Prompt: Each line below from the one containing "בגדי ג'ינס: לאן הולכים כשתרבות המודרנית פוגשת" through the one containing "Anwerbungsprämie" should be output exactly as it stands, and no other line should appear.

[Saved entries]
*** Begin section ***

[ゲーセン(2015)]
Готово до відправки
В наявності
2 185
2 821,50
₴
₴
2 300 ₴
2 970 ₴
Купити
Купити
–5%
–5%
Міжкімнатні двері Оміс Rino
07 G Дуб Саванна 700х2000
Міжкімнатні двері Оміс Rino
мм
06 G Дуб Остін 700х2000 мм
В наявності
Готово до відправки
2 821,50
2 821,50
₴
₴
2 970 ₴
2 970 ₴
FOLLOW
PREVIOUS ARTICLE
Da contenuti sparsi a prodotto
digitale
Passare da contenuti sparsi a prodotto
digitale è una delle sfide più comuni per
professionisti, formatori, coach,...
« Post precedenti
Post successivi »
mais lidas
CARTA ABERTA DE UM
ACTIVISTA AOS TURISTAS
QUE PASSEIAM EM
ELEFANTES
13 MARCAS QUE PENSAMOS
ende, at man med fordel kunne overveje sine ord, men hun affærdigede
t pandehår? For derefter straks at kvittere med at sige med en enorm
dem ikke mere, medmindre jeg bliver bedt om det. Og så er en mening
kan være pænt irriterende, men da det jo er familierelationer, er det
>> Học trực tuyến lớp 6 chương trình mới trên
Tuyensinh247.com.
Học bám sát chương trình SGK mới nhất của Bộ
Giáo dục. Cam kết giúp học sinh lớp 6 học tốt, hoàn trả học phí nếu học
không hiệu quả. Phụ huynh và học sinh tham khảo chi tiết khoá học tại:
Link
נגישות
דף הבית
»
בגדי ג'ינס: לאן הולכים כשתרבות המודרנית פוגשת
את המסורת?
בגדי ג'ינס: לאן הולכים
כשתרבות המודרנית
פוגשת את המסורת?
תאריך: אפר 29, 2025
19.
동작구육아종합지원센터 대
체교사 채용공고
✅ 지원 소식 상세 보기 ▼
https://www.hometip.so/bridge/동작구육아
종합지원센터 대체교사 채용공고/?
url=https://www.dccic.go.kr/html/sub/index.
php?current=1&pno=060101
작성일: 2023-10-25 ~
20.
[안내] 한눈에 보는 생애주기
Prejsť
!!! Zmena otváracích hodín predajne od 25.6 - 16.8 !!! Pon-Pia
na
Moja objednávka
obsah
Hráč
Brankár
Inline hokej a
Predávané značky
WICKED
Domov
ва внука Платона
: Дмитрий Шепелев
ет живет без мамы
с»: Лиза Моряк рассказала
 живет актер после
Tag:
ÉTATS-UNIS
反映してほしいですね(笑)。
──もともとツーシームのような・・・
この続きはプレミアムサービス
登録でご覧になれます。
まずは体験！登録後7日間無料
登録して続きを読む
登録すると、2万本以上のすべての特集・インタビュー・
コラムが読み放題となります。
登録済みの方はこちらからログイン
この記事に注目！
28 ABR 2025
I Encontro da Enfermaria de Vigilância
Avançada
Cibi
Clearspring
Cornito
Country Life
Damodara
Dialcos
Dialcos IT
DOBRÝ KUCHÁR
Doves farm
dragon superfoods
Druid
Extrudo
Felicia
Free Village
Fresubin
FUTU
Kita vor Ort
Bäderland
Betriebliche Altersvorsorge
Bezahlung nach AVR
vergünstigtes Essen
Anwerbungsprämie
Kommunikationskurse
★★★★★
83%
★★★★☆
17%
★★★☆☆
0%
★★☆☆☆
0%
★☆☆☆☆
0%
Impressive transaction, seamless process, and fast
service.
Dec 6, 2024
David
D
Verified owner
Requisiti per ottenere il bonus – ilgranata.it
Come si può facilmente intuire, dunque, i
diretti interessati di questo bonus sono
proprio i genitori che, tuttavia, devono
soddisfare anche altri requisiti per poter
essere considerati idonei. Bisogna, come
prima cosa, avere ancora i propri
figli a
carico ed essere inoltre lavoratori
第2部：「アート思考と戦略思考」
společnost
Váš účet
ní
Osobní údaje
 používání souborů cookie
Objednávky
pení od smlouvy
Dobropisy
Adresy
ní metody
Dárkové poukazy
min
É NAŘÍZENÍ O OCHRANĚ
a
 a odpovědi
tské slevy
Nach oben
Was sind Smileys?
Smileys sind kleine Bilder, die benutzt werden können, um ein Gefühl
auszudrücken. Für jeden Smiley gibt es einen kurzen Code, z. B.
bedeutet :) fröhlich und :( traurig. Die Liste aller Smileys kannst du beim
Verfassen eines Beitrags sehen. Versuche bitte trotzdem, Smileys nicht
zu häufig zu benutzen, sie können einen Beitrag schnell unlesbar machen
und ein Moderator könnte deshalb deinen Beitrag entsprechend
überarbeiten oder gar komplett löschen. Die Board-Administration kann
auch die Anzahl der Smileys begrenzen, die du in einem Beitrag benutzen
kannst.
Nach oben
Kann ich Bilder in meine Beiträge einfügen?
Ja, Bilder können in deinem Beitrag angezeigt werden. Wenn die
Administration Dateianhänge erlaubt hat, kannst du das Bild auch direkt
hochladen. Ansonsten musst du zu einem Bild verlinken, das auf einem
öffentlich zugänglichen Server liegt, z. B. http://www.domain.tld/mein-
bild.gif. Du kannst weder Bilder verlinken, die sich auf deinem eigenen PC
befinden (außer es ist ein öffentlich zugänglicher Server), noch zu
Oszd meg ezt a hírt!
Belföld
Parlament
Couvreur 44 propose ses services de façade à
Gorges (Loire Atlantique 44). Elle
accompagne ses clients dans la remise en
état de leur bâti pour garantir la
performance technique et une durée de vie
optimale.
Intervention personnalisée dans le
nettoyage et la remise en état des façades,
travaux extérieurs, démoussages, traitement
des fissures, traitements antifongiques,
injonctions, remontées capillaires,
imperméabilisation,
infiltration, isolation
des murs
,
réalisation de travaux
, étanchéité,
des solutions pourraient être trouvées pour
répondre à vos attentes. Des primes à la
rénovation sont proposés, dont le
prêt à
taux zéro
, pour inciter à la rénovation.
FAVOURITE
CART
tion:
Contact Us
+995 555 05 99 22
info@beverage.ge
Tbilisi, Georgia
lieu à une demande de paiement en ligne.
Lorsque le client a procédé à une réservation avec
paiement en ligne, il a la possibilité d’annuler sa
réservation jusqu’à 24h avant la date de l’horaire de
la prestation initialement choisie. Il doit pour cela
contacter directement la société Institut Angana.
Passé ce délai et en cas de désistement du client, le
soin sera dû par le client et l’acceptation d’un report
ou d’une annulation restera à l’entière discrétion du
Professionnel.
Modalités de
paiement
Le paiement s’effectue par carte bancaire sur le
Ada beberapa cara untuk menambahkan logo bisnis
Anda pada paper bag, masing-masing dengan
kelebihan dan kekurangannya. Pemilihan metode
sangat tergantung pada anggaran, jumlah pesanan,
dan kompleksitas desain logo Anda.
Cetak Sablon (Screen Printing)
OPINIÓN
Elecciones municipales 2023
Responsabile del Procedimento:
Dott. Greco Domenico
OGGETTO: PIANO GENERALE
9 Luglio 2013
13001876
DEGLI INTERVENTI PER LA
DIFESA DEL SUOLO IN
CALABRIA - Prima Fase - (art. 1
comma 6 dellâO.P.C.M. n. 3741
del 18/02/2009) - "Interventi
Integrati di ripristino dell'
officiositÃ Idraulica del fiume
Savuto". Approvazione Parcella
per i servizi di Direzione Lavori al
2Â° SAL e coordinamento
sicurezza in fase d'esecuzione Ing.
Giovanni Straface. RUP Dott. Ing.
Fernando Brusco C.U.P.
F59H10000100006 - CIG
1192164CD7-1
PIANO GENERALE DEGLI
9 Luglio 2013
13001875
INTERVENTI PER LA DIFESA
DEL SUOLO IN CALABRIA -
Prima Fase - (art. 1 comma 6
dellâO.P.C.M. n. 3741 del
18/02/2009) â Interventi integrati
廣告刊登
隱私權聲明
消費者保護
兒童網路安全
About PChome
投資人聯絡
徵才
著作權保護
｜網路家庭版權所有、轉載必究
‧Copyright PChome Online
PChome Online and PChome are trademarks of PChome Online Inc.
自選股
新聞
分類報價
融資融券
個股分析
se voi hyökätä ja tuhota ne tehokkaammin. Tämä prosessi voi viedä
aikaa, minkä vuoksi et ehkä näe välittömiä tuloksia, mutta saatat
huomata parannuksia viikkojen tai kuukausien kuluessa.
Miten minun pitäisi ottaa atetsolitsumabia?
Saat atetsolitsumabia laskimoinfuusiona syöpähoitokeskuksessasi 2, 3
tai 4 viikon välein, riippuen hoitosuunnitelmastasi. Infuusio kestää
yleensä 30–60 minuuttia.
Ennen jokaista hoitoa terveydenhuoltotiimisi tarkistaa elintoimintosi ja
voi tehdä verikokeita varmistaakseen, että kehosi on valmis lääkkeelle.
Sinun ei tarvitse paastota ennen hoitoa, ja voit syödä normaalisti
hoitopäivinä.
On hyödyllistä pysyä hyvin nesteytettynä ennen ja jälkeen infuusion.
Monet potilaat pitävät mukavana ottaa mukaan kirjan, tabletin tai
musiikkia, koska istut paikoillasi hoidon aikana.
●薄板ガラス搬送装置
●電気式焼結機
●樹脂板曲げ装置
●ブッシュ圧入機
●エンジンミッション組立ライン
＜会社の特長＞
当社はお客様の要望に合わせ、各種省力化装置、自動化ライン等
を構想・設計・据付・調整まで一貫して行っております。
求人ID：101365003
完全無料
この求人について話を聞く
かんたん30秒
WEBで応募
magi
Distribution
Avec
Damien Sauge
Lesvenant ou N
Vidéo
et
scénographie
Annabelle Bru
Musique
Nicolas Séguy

*** End section ***

Solved problem:
בגדי ג'ינס: לאן הולכים כשתרבות המודרנית פוגשת
את המסורת?
בגדי ג'ינס: לאן הולכים
כשתרבות המודרנית
פוגשת את המסורת?
תאריך: אפר 29, 2025
19.
동작구육아종합지원센터 대
체교사 채용공고
✅ 지원 소식 상세 보기 ▼
https://www.hometip.so/bridge/동작구육아
종합지원센터 대체교사 채용공고/?
url=https://www.dccic.go.kr/html/sub/index.
php?current=1&pno=060101
작성일: 2023-10-25 ~
20.
[안내] 한눈에 보는 생애주기
Prejsť
!!! Zmena otváracích hodín predajne od 25.6 - 16.8 !!! Pon-Pia
na
Moja objednávka
obsah
Hráč
Brankár
Inline hokej a
Predávané značky
WICKED
Domov
ва внука Платона
: Дмитрий Шепелев
ет живет без мамы
с»: Лиза Моряк рассказала
 живет актер после
Tag:
ÉTATS-UNIS
反映してほしいですね(笑)。
──もともとツーシームのような・・・
この続きはプレミアムサービス
登録でご覧になれます。
まずは体験！登録後7日間無料
登録して続きを読む
登録すると、2万本以上のすべての特集・インタビュー・
コラムが読み放題となります。
登録済みの方はこちらからログイン
この記事に注目！
28 ABR 2025
I Encontro da Enfermaria de Vigilância
Avançada
Cibi
Clearspring
Cornito
Country Life
Damodara
Dialcos
Dialcos IT
DOBRÝ KUCHÁR
Doves farm
dragon superfoods
Druid
Extrudo
Felicia
Free Village
Fresubin
FUTU
Kita vor Ort
Bäderland
Betriebliche Altersvorsorge
Bezahlung nach AVR
vergünstigtes Essen
Anwerbungsprämie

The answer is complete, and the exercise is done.